I am using Pulse Generator and am also seeing the irregularities
in my case I am trying to drive a frame by frame animation (PNGs)
and the pulse is not reliable for 24 Hz  (I can see the frame timings are off)
It does seem like the pulse is good as long as I have no input (or editing being done)
in my case I'm getting external inputs to change sequences of images
so the patch runs great as long as I don't touch (use)
but after changing values it the runs wonky and mis-timed
so as we don't have timecode yet
should I make a dummy MOV file and sync triggers to that?
or
Use an external MTC source?
or perhaps someone has a really better idea?
what is best practice to work around the pulse drift?
thanks in advance
(hi @fubbi )
Garret

• OK I'm back

looks like the solution for me is
https://sononum.net/horae
a mac internal timecode generator \$ but nice and works easy
but I'd still be very happy to know how other people deal with this task
thanks
G

• Another option, is to use Javascript to drive the animation based on time.

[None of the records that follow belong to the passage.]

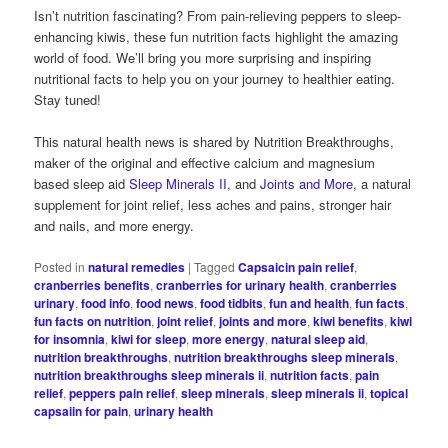
Isn’t nutrition fascinating? From pain-relieving peppers to sleep-
enhancing kiwis, these fun nutrition facts highlight the amazing
world of food. We’ll bring you more surprising and inspiring
nutritional facts to help you on your journey to healthier eating.
Stay tuned!
This natural health news is shared by Nutrition Breakthroughs,
maker of the original and effective calcium and magnesium
based sleep aid
Sleep Minerals II
, and
Joints and More
, a natural
supplement for joint relief, less aches and pains, stronger hair
and nails, and more energy.
Posted in
natural remedies
|
Tagged
Capsaicin pain relief
,
cranberries benefits
,
cranberries for urinary health
,
cranberries
urinary
,
food info
,
food news
,
food tidbits
,
fun and health
,
fun facts
,
fun facts on nutrition
,
joint relief
,
joints and more
,
kiwi benefits
,
kiwi
for insomnia
,
kiwi for sleep
,
more energy
,
natural sleep aid
,
nutrition breakthroughs
,
nutrition breakthroughs sleep minerals
,
nutrition breakthroughs sleep minerals ii
,
nutrition facts
,
pain
relief
,
peppers pain relief
,
sleep minerals
,
sleep minerals ii
,
topical
capsaiin for pain
,
urinary health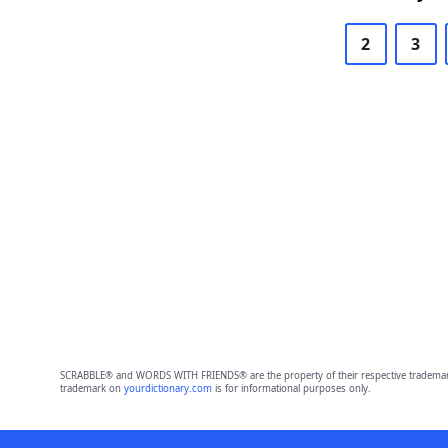
2
3
SCRABBLE® and WORDS WITH FRIENDS® are the property of their respective trademark 
trademark on
yourdictionary.com
is for informational purposes only.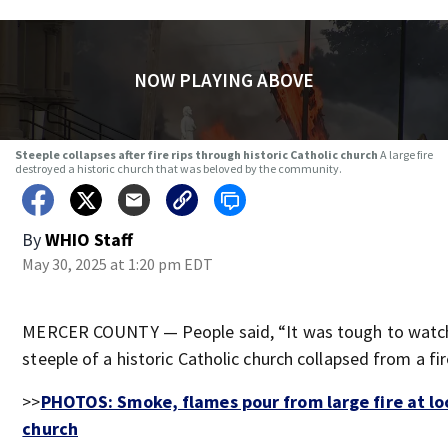
NOW PLAYING ABOVE
Steeple collapses after fire rips through historic Catholic church
A large fire
destroyed a historic church that was beloved by the community.
By
WHIO Staff
May 30, 2025 at 1:20 pm EDT
MERCER COUNTY — People said, “It was tough to watc
steeple of a historic Catholic church collapsed from a fi
>>
PHOTOS: Smoke, flames pour from large fire at lo
church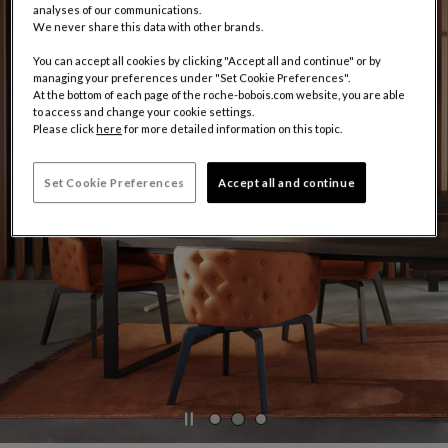
analyses of our communications.
We never share this data with other brands.
You can accept all cookies by clicking "Accept all and continue" or by
managing your preferences under "Set Cookie Preferences".
At the bottom of each page of the roche-bobois.com website, you are able
to access and change your cookie settings.
Please click
here
for more detailed information on this topic.
Set Cookie Preferences
Accept all and continue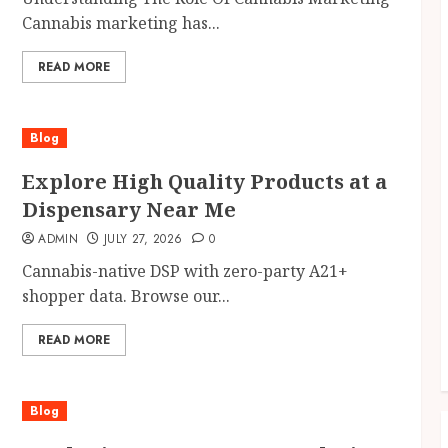
Cannabis marketing has...
READ MORE
Blog
Explore High Quality Products at a
Dispensary Near Me
ADMIN
JULY 27, 2026
0
Cannabis-native DSP with zero-party A21+
shopper data. Browse our...
READ MORE
Blog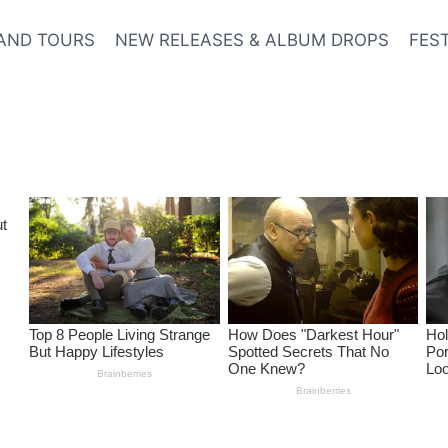
AND TOURS
NEW RELEASES & ALBUM DROPS
FES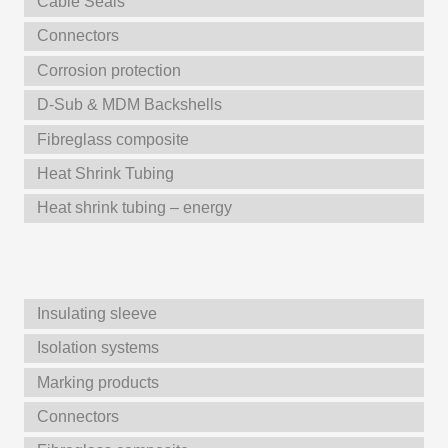
Cable Seals
Connectors
Corrosion protection
D-Sub & MDM Backshells
Fibreglass composite
Heat Shrink Tubing
Heat shrink tubing – energy
More products
Insulating sleeve
Isolation systems
Marking products
Connectors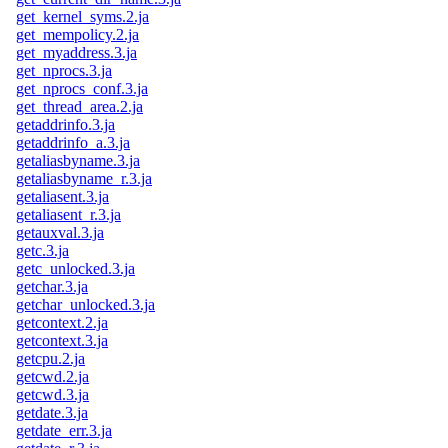
get_kernel_syms.2.ja
get_mempolicy.2.ja
get_myaddress.3.ja
get_nprocs.3.ja
get_nprocs_conf.3.ja
get_thread_area.2.ja
getaddrinfo.3.ja
getaddrinfo_a.3.ja
getaliasbyname.3.ja
getaliasbyname_r.3.ja
getaliasent.3.ja
getaliasent_r.3.ja
getauxval.3.ja
getc.3.ja
getc_unlocked.3.ja
getchar.3.ja
getchar_unlocked.3.ja
getcontext.2.ja
getcontext.3.ja
getcpu.2.ja
getcwd.2.ja
getcwd.3.ja
getdate.3.ja
getdate_err.3.ja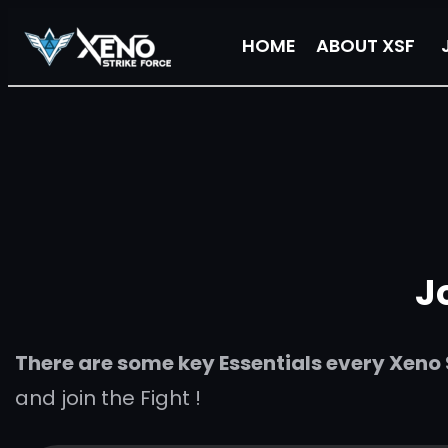
Skip
HOME
ABOUT XSF
to
content
J
There are some key Essentials every Xeno S
and join the Fight !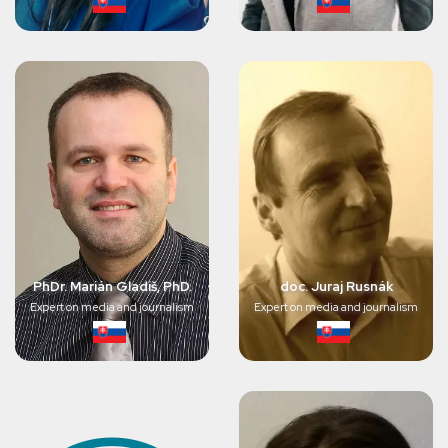
PhDr. Marián Gladiš, PhD.
doc. Juraj Rusnák
Expert on media and journalism
Expert on media and journalism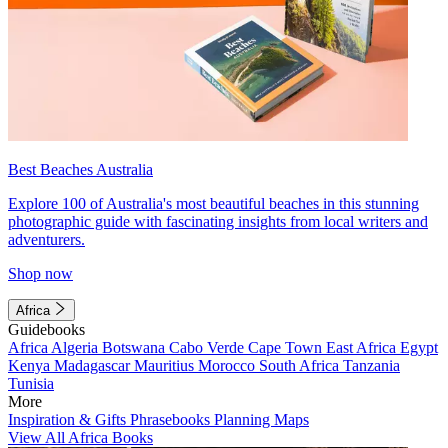
Best Beaches Australia
Explore 100 of Australia's most beautiful beaches in this stunning
photographic guide with fascinating insights from local writers and
adventurers.
Shop now
Africa
Guidebooks
Africa
Algeria
Botswana
Cabo Verde
Cape Town
East Africa
Egypt
Kenya
Madagascar
Mauritius
Morocco
South Africa
Tanzania
Tunisia
More
Inspiration & Gifts
Phrasebooks
Planning Maps
View All Africa Books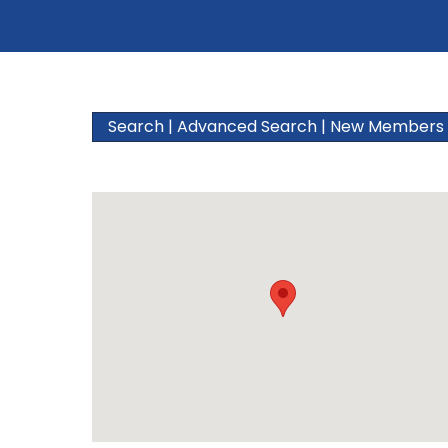
Search
|
Advanced Search
|
New Members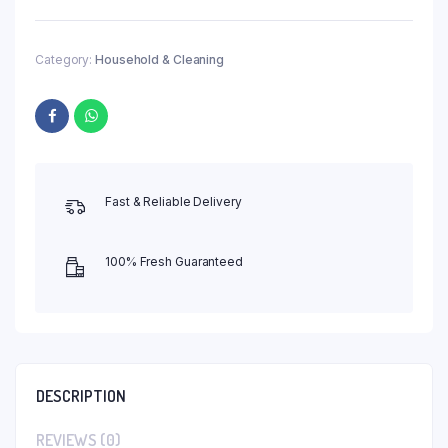
Category:
Household & Cleaning
Fast & Reliable Delivery
100% Fresh Guaranteed
DESCRIPTION
REVIEWS (0)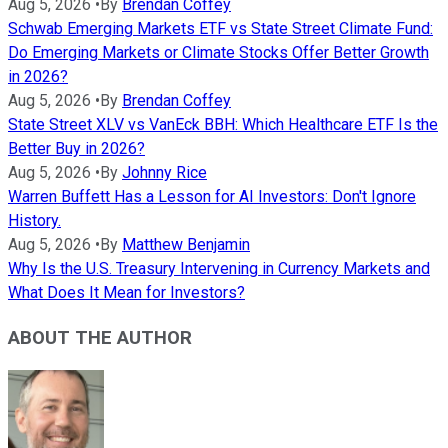
Aug 5, 2026
•
By
Brendan Coffey
Schwab Emerging Markets ETF vs State Street Climate Fund:
Do Emerging Markets or Climate Stocks Offer Better Growth
in 2026?
Aug 5, 2026
•
By
Brendan Coffey
State Street XLV vs VanEck BBH: Which Healthcare ETF Is the
Better Buy in 2026?
Aug 5, 2026
•
By
Johnny Rice
Warren Buffett Has a Lesson for AI Investors: Don't Ignore
History.
Aug 5, 2026
•
By
Matthew Benjamin
Why Is the U.S. Treasury Intervening in Currency Markets and
What Does It Mean for Investors?
ABOUT THE AUTHOR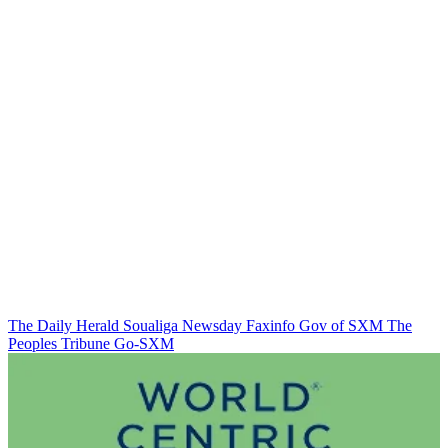
The Daily Herald
Soualiga Newsday
Faxinfo
Gov of SXM
The
Peoples Tribune
Go-SXM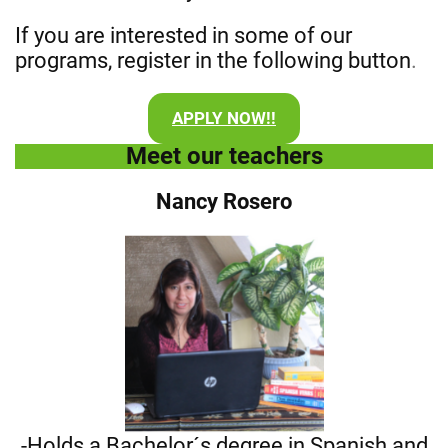
If you are interested in some of our
programs, register in the following button
.
APPLY NOW!!
Meet our teachers
Nancy Rosero
-Holds a Bachelor´s degree in Spanish and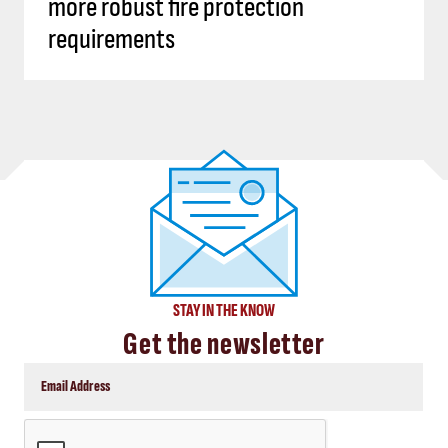
more robust fire protection
requirements
STAY IN THE KNOW
Get the newsletter
CAPTCHA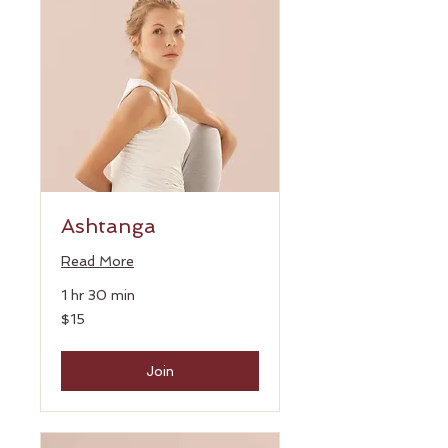
Ashtanga
Read More
1 hr 30 min
15
$15
US
dollars
Join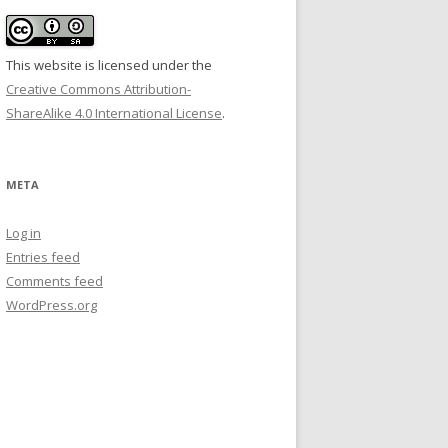
This website is licensed under the
Creative Commons Attribution-
ShareAlike 4.0 International License
.
META
Log in
Entries feed
Comments feed
WordPress.org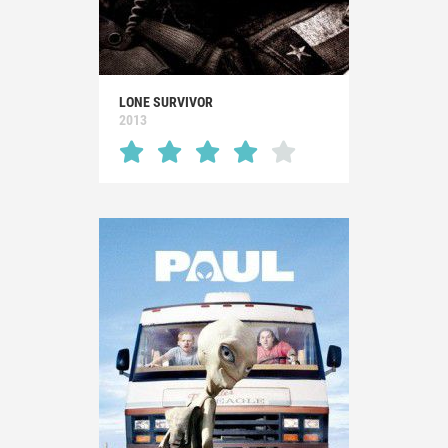
LONE SURVIVOR
2013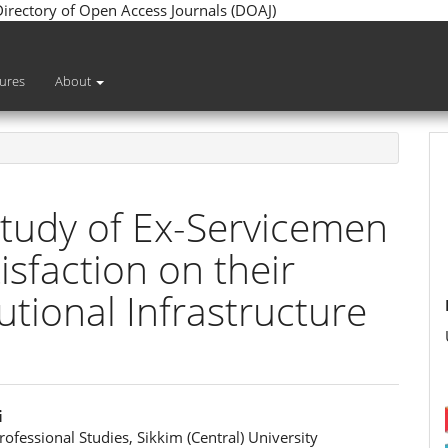
 Directory of Open Access Journals (DOAJ)
sures
About
Study of Ex-Servicemen
sfaction on their
utional Infrastructure
i
rofessional Studies, Sikkim (Central) University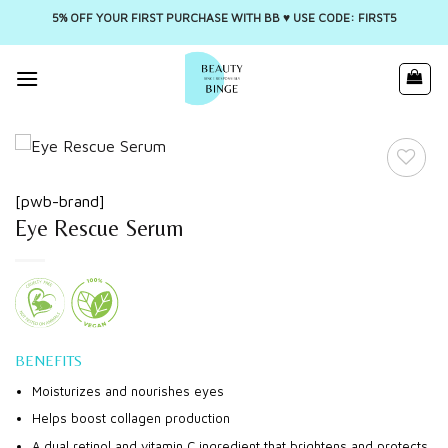
5% OFF YOUR FIRST PURCHASE WITH BB ♥️ USE CODE: FIRST5
Skip
to
content
[pwb-brand]
Eye Rescue Serum
BENEFITS
Moisturizes and nourishes eyes
Helps boost collagen production
A dual retinol and vitamin C ingredient that brightens and protects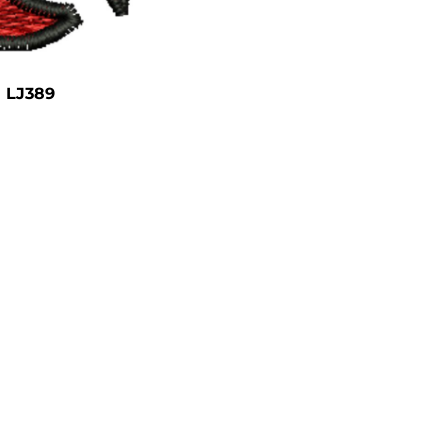
LJ389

You can write code that will move your png X% of the stage per second. (much like pixel per second)
I don't have a basic example available, unfortunately. This was something I taught in the Javascript classes in Berlin this summer.
I will prepare a tutorial and sample patch sometime soon. Hopefully that will be useful.

• I've only started looking at the Javascript actor

so a tutorial would be great both for this solve
but also for javascript in general
(e.g. is there a way to use external Javascript Animation Libraries to do tweening?)
thanks!
G

• You can use external libs, but many will reference built-in browser features (the DOM).

Purely math based libs are ideal for integration.
I will discuss this in the tutorial.
You can see an example of using the box2d physics engine in Isadora here:
https://www.youtube.com/watch?v=nGRrwlWq14E
That is the most complex external lib I have worked with in Isadora so far.
It offers a lot, and I think it works well in Isadora. So I will share those files as well.

• @DusX that is brilliant! Have you tried anything with naviar - stokes or other fluid dynamics by any chance? We are part way through developing a naviar-stokes plugin and have it running through QC at the moment.